**WORK ITEM:** Please reproduce the entries exactly, skipping each picture.

Stored data entries:
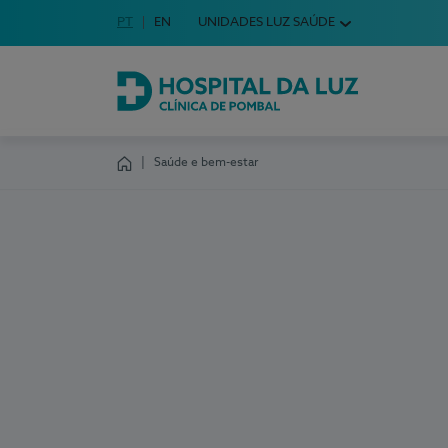
Idioma em Português
PT
English Language
EN
UNIDADES LUZ SAÚDE
Escolha o seu idioma
Hospital da Luz Clínica de Pombal
Saúde e bem-estar
Homepage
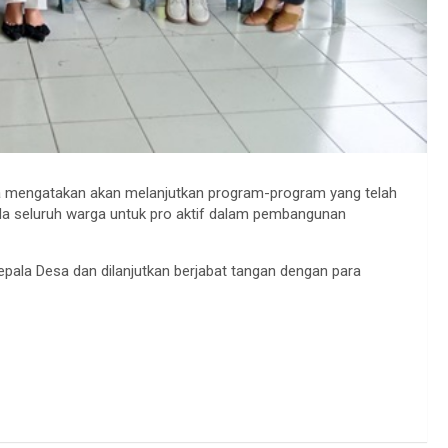
 mengatakan akan melanjutkan program-program yang telah
a seluruh warga untuk pro aktif dalam pembangunan
pala Desa dan dilanjutkan berjabat tangan dengan para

**WORKED SOLUTION:**
Idioma em Português
PT
English Language
EN
UNIDADES LUZ SAÚDE
Escolha o seu idioma
Hospital da Luz Clínica de Pombal
Saúde e bem-estar
Homepage
 mengatakan akan melanjutkan program-program yang telah
a seluruh warga untuk pro aktif dalam pembangunan
pala Desa dan dilanjutkan berjabat tangan dengan para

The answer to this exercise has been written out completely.